NEWS BRIEFS

Museum offers look

at historic Islamic art

KANSAS CITY, Mo. - A new exhibit featuring Islamic art is opening at the Nelson-Atkins Museum of Art in Kansas City.

Called “Echoes: Islamic Art and Contemporary Artists,” the exhibit features works spanning 13 centuries and three continents.

The Kansas City Star reports that it includes paintings, sculptures, ceramics, animation, photographs and textiles. There’s also a 1952 Chevrolet grain truck that Kansas City artist Asheer Akram transformed into an ornately decorated Pakistani cargo truck.

Curator Kimberly Masteller says Kansas City has a longstanding connection to Islamic art through the distinctive architecture of the Country Club Plaza, where lattice screens and other designs were inspired by Kansas City’s Spanish sister city of Seville. That city was part of the Moorish Islamic empire from the eighth to the 13th centuries.

  • The Associated Press

Archbishop deposed in child sex case

ST. LOUIS - St. Louis Archbishop Robert Carlson has been deposed in a case involving a priest in the archdiocese.

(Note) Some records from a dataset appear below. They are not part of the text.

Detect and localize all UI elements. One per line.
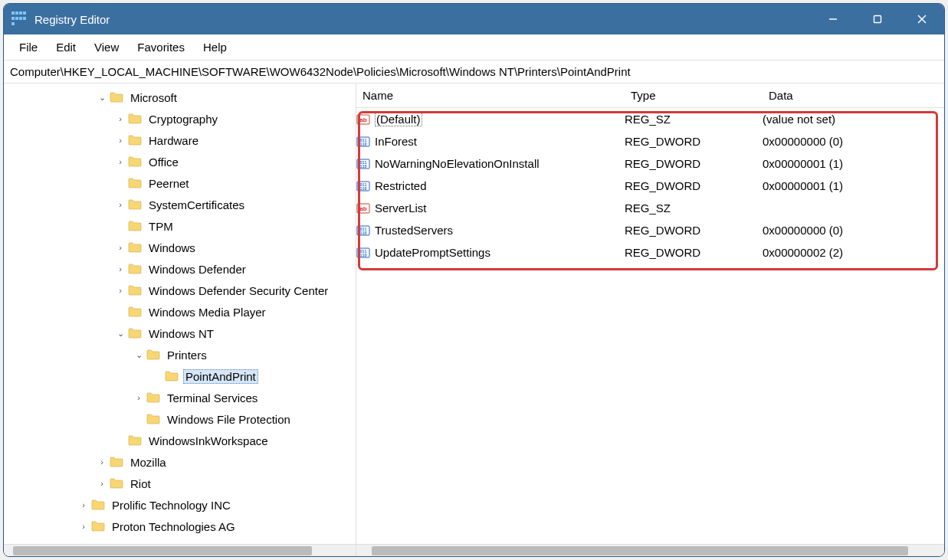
close-button[interactable] xyxy=(900,4,944,34)
folder-icon xyxy=(128,435,142,446)
folder-icon xyxy=(128,264,142,274)
tree-item[interactable]: PointAndPrint xyxy=(4,365,356,387)
tree-item[interactable]: ›Mozilla xyxy=(4,451,356,473)
maximize-button[interactable] xyxy=(855,4,900,34)
folder-icon xyxy=(128,285,142,296)
tree-item-label: SystemCertificates xyxy=(146,198,247,212)
value-type: REG_SZ xyxy=(625,113,763,126)
column-header-name[interactable]: Name xyxy=(356,89,625,102)
tree-item-label: Windows xyxy=(146,241,198,255)
chevron-right-icon[interactable]: › xyxy=(96,457,108,467)
tree-item-label: Terminal Services xyxy=(165,391,260,405)
tree-pane: ⌄Microsoft›Cryptography›Hardware›OfficeP… xyxy=(4,84,356,556)
folder-icon xyxy=(128,135,142,146)
values-list[interactable]: ab(Default)REG_SZ(value not set)011110In… xyxy=(356,108,944,264)
tree-item[interactable]: ›Hardware xyxy=(4,129,356,151)
tree-item-label: Windows Media Player xyxy=(146,305,268,319)
tree-item[interactable]: ⌄Printers xyxy=(4,344,356,365)
tree-item-label: Windows Defender xyxy=(146,262,248,277)
values-horizontal-scrollbar[interactable] xyxy=(356,544,944,556)
reg-sz-icon: ab xyxy=(356,113,370,126)
tree-item[interactable]: ›Windows Defender xyxy=(4,258,356,280)
menu-file[interactable]: File xyxy=(10,38,47,57)
tree-item[interactable]: Windows File Protection xyxy=(4,408,356,430)
chevron-down-icon[interactable]: ⌄ xyxy=(96,93,108,103)
menu-help[interactable]: Help xyxy=(194,38,236,57)
maximize-icon xyxy=(873,15,882,24)
folder-icon xyxy=(128,221,142,231)
value-data: 0x00000000 (0) xyxy=(763,224,944,237)
registry-tree[interactable]: ⌄Microsoft›Cryptography›Hardware›OfficeP… xyxy=(4,84,356,540)
regedit-app-icon xyxy=(11,11,27,27)
tree-item-label: Microsoft xyxy=(128,90,179,105)
menu-favorites[interactable]: Favorites xyxy=(128,38,194,57)
chevron-right-icon[interactable]: › xyxy=(114,114,126,123)
reg-dword-icon: 011110 xyxy=(356,224,370,237)
value-row[interactable]: 011110UpdatePromptSettingsREG_DWORD0x000… xyxy=(356,241,944,264)
svg-text:110: 110 xyxy=(359,253,366,257)
tree-item[interactable]: ›Windows xyxy=(4,237,356,258)
reg-dword-icon: 011110 xyxy=(356,157,370,171)
tree-item-label: Prolific Technology INC xyxy=(110,498,233,513)
value-row[interactable]: 011110RestrictedREG_DWORD0x00000001 (1) xyxy=(356,175,944,197)
folder-icon xyxy=(128,113,142,124)
folder-icon xyxy=(110,457,123,467)
tree-item[interactable]: ›Cryptography xyxy=(4,108,356,129)
tree-item[interactable]: ›Office xyxy=(4,151,356,172)
tree-item-label: Windows NT xyxy=(146,326,216,341)
value-row[interactable]: 011110TrustedServersREG_DWORD0x00000000 … xyxy=(356,219,944,241)
chevron-right-icon[interactable]: › xyxy=(114,200,126,209)
tree-item[interactable]: Peernet xyxy=(4,172,356,194)
value-row[interactable]: ab(Default)REG_SZ(value not set) xyxy=(356,108,944,130)
value-row[interactable]: 011110NoWarningNoElevationOnInstallREG_D… xyxy=(356,152,944,175)
minimize-button[interactable] xyxy=(811,4,855,34)
tree-item[interactable]: ›SystemCertificates xyxy=(4,194,356,215)
values-pane: Name Type Data ab(Default)REG_SZ(value n… xyxy=(356,84,944,556)
tree-item[interactable]: ⌄Windows NT xyxy=(4,323,356,344)
chevron-right-icon[interactable]: › xyxy=(96,479,108,488)
tree-item[interactable]: WindowsInkWorkspace xyxy=(4,430,356,451)
reg-dword-icon: 011110 xyxy=(356,246,370,260)
chevron-right-icon[interactable]: › xyxy=(133,393,145,402)
tree-horizontal-scrollbar[interactable] xyxy=(4,544,356,556)
tree-item-label: Riot xyxy=(128,476,153,491)
chevron-down-icon[interactable]: ⌄ xyxy=(114,329,126,339)
chevron-right-icon[interactable]: › xyxy=(114,157,126,166)
chevron-down-icon[interactable]: ⌄ xyxy=(133,350,145,360)
value-data: 0x00000000 (0) xyxy=(763,135,944,148)
value-row[interactable]: abServerListREG_SZ xyxy=(356,197,944,219)
chevron-right-icon[interactable]: › xyxy=(114,286,126,295)
values-header: Name Type Data xyxy=(356,84,944,108)
value-name: Restricted xyxy=(375,179,427,192)
value-row[interactable]: 011110InForestREG_DWORD0x00000000 (0) xyxy=(356,130,944,152)
value-type: REG_SZ xyxy=(625,201,763,215)
tree-item-label: Windows File Protection xyxy=(165,412,293,427)
folder-icon xyxy=(110,478,123,489)
chevron-right-icon[interactable]: › xyxy=(77,522,90,531)
column-header-type[interactable]: Type xyxy=(625,89,763,102)
chevron-right-icon[interactable]: › xyxy=(114,264,126,273)
menu-edit[interactable]: Edit xyxy=(47,38,85,57)
value-name: ServerList xyxy=(375,201,427,215)
menu-view[interactable]: View xyxy=(85,38,128,57)
tree-item[interactable]: ›Riot xyxy=(4,473,356,494)
address-bar[interactable]: Computer\HKEY_LOCAL_MACHINE\SOFTWARE\WOW… xyxy=(4,61,944,84)
column-header-data[interactable]: Data xyxy=(763,89,944,102)
menubar: File Edit View Favorites Help xyxy=(4,34,944,61)
tree-item-label: Windows Defender Security Center xyxy=(146,283,330,298)
folder-icon xyxy=(91,499,105,510)
tree-item[interactable]: Windows Media Player xyxy=(4,301,356,323)
tree-item[interactable]: TPM xyxy=(4,215,356,237)
content-area: ⌄Microsoft›Cryptography›Hardware›OfficeP… xyxy=(4,84,944,556)
tree-item-label: Cryptography xyxy=(146,112,220,126)
chevron-right-icon[interactable]: › xyxy=(114,243,126,252)
value-name: (Default) xyxy=(375,112,422,126)
tree-item[interactable]: ⌄Microsoft xyxy=(4,87,356,108)
tree-item[interactable]: ›Prolific Technology INC xyxy=(4,494,356,516)
tree-item[interactable]: ›Proton Technologies AG xyxy=(4,516,356,537)
tree-item[interactable]: ›Windows Defender Security Center xyxy=(4,280,356,301)
tree-item[interactable]: ›Terminal Services xyxy=(4,387,356,408)
chevron-right-icon[interactable]: › xyxy=(114,136,126,145)
registry-editor-window: Registry Editor File Edit View Favorites… xyxy=(3,3,945,557)
chevron-right-icon[interactable]: › xyxy=(77,500,90,509)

The deposition was Thursday in the case against the Rev. Xiu Hui Jiang. He is charged with first-degree endangering the welfare of a child after a teenage girl told authorities that Jiang molested her.

The archdiocese says in a statement that the case is in the hands of the Missouri court system, where the allegations can be sorted out.

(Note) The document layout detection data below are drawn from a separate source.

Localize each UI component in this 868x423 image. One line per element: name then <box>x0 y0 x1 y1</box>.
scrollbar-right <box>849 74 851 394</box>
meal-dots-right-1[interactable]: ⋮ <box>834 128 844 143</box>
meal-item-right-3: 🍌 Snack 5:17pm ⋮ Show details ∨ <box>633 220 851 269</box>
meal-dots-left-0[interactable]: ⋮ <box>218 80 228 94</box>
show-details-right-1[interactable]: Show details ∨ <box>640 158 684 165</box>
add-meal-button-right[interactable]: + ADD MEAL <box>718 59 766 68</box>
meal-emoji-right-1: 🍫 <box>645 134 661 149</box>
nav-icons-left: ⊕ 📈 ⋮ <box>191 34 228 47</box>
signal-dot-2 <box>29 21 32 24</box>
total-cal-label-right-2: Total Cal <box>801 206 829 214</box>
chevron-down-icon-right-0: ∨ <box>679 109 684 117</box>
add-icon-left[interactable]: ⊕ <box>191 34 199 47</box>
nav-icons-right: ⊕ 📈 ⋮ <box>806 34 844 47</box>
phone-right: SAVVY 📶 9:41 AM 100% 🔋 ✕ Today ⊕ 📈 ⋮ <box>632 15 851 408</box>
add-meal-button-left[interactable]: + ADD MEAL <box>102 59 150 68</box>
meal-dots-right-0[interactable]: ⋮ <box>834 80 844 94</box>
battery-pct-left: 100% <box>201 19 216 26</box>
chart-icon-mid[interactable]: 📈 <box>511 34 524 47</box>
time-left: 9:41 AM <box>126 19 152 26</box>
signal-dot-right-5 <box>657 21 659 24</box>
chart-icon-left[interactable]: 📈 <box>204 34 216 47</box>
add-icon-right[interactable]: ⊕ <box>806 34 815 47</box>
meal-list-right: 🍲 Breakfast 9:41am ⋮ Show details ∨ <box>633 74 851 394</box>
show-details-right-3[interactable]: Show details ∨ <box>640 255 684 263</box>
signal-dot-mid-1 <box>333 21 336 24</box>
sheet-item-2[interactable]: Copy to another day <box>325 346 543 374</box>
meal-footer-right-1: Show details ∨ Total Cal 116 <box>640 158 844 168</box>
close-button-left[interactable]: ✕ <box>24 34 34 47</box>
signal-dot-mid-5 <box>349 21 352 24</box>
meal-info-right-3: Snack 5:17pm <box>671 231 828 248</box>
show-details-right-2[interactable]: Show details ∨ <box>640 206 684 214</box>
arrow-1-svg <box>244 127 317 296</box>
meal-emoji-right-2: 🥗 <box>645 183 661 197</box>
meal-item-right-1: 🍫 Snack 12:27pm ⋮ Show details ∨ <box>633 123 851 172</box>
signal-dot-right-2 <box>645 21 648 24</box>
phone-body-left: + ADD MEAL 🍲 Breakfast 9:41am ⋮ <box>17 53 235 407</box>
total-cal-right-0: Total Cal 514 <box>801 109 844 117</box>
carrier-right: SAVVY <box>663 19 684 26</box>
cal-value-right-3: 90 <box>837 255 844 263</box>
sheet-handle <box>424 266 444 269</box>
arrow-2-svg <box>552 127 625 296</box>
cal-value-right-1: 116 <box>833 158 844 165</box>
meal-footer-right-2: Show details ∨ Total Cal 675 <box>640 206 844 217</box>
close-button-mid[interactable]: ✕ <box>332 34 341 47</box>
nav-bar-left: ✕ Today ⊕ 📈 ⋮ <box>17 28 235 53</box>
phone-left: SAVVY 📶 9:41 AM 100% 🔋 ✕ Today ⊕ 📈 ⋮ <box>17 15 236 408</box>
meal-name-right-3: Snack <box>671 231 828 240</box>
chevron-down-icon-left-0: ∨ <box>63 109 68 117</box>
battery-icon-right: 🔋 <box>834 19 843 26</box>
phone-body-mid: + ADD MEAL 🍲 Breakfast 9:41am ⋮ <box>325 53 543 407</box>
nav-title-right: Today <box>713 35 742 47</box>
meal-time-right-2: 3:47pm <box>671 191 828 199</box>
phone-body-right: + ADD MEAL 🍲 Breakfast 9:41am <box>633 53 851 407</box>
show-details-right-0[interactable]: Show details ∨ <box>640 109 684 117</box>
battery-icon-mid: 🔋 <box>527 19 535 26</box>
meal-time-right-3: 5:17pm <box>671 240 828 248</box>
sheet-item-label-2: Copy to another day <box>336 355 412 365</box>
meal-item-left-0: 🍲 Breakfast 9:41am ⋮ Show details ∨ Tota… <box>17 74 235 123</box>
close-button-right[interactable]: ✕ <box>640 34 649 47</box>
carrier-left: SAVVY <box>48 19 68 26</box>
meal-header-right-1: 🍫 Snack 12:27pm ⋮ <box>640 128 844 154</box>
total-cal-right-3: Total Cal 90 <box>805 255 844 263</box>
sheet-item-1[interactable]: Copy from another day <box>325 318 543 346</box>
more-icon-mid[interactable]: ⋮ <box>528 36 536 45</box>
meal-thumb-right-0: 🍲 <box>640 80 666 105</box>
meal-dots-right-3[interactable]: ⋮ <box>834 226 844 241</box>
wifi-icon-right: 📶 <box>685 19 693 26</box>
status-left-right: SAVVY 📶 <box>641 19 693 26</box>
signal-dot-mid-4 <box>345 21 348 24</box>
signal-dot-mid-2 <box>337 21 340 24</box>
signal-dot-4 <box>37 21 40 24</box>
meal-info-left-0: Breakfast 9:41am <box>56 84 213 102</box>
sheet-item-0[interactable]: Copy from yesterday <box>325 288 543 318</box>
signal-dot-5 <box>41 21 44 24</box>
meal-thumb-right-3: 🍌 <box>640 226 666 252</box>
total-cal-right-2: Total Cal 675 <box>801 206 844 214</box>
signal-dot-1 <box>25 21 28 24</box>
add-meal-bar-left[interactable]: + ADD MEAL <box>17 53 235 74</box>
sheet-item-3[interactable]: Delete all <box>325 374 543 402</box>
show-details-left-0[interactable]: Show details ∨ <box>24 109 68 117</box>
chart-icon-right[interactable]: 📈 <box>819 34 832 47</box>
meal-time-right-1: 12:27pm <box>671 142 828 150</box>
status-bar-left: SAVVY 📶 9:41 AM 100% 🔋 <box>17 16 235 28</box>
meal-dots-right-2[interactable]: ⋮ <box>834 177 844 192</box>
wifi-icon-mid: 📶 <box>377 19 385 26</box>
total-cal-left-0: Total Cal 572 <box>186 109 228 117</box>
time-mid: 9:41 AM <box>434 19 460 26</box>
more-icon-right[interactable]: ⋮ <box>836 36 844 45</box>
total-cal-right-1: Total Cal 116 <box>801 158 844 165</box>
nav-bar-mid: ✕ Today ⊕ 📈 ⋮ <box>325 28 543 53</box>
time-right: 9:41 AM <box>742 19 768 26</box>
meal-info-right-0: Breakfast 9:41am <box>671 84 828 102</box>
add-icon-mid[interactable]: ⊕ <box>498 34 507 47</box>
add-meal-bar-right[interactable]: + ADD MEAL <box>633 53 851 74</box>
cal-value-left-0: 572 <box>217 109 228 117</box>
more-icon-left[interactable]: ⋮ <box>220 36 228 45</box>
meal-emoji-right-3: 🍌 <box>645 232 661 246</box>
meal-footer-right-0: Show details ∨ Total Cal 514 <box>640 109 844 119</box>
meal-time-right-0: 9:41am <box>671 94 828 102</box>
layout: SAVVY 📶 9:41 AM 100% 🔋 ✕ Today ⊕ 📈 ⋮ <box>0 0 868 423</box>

The girl’s parents filed a lawsuit in July alleging that Carlson knew Jiang was a danger to children. The archdiocese says those allegations are false.

  • The Associated Press

Cuban Catholic bishops call for political reform

HAVANA - Roman Catholic bishops in Cuba called for political reform in tandem with social and economic changes already underway, issuing their first joint pastoral letter in two decades.

The letter was presented to reporters Monday.

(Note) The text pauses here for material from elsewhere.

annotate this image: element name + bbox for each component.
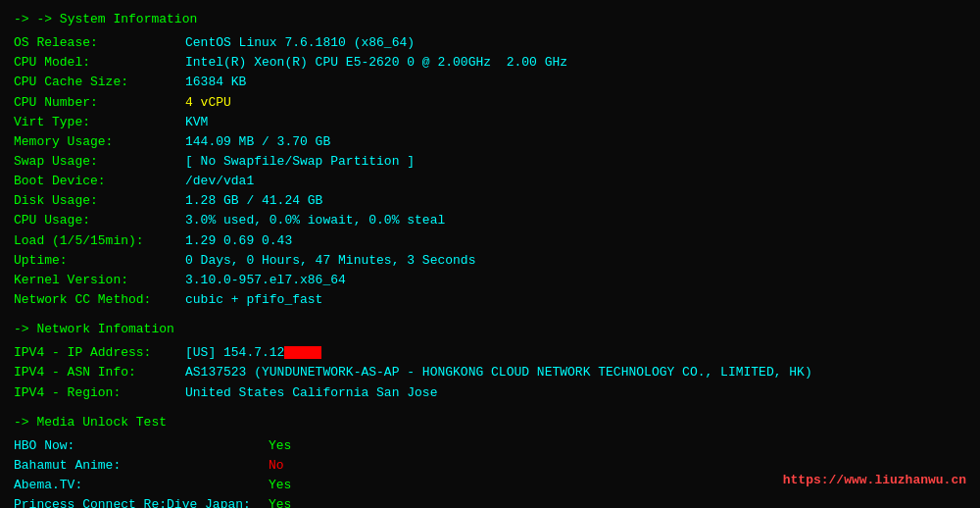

The document from the Conference of Catholic Bishops of Cuba urged authorities to bring about a political opening that includes “the right to diversity with respect to thought, to creativity and to the search for truth.”

Jose Felix Perez, secretary of the bishops conference, said a copy was delivered to island officials and “it is hoped that the letter will be read with the same spirit with which it was written … constructively.”

  • The Associated Press

Protesters rally in support of Rowan commissioners

SALISBURY, N.C. - Hundreds of people went to North Carolina’s Rowan County administration building Monday night to support county commissioners and their right to pray before meetings.

The Salisbury Post reports Return America, a group based near Winston-Salem, N.C., organized the rally.

The group gathered just beneath the room where commissioners hold their meetings. The crowd sang patriotic songs, followed by hymns. They filled the sidewalk in front of the building and crowded street corners across from the building.

The American Civil Liberates Union had sued the Rowan County commissioners in March on behalf of three residents who complained that commissioners were alienating members of the community by opening their meeting with a prayer for one specific religion.